Savannah pastor targets youth, ex-inmates with program

(Source: WTOC)
(Source: WTOC)
(Source: WTOC)
(Source: WTOC)

SAVANNAH, GA (WTOC) - Nearly 15 percent of homicide victims in Savannah since 2011 were younger than 20-years-old.

Pastor Thurmond Tillman at First African Baptist church reaches out to teens and people getting out of prison. When it comes to violence in Savannah, these two groups are committing crimes at an alarming rate.

"Everybody matters. Everybody. We need to make sure that every life counts," said Tillman.

That's his mission in all he does to help convicted felons with life after prison.

"Many people don't realize that 97 percent of all people incarcerated return home. With that, they need to return home to hope and possibilities," said Tillman.

In Georgia, nearly 30 percent of felons who get out, are convicted of another crime within three years. Metro Police have said before in shootings here, a lot of the victims and suspects are repeat offenders. They're destined for an early death or life in prison. Tillman started Healing Hands of Savannah to do two things. First, he tries to prevent death or life in prison. Second, he wants to make sure people in prison don't go back when they get out.

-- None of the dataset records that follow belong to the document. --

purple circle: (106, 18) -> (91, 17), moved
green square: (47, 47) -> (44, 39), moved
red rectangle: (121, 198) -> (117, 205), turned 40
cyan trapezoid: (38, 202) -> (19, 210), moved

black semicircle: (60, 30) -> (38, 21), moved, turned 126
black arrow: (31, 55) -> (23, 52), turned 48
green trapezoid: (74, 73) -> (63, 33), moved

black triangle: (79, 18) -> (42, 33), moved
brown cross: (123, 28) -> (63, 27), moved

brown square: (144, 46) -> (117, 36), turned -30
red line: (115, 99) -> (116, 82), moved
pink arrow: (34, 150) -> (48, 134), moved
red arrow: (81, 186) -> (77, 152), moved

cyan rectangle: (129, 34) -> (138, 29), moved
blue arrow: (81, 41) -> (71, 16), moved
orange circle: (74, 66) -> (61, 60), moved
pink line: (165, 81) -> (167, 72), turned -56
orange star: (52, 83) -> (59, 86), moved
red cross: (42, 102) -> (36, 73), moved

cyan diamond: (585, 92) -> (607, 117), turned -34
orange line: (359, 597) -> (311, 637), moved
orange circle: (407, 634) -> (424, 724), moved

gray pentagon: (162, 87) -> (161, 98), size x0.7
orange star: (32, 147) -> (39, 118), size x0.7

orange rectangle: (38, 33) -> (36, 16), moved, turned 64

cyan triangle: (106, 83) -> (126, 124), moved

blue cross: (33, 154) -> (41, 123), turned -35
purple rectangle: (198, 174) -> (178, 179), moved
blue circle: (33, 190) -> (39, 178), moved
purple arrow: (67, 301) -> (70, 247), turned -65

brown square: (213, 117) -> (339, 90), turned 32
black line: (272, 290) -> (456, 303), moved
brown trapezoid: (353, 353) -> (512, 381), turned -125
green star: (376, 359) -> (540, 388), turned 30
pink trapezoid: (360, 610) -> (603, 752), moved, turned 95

"We try to do our best to make sure people are not to a point of desperation where they will say 'I just cannot make it. I can't do it. Nobody cares. Nobody wants to help,'" said Tillman.

His program pairs up these ex-inmates with companies for work. Tillman said giving them that employment encourages them not to get back into a life of crime.

"Part of having money is, in fact, being employed so people do want to get jobs, but what's even more important than money and jobs is having a positive relationship with other people," said Tillman. "If people who are positive and people who can help, and people who can have good attitudes, would be around people who are depressed and don't have a good attitude, that could make a difference in people's lives."

When it comes to young people and violent crime, Tillman said the struggle is connecting with the families to give them the support they need.

"We've all seen with high recidivism rates, that does not help anyone. Prison is not really a place for rehabilitation," said Tillman. "Incarceration is not the deterrent it used to be. At one point, incarceration was 'wow please no I don't want to get caught. I'm not doing anything wrong because I don't want to go to jail.'"

What's most important, he said, is for everyone to get involved at some level.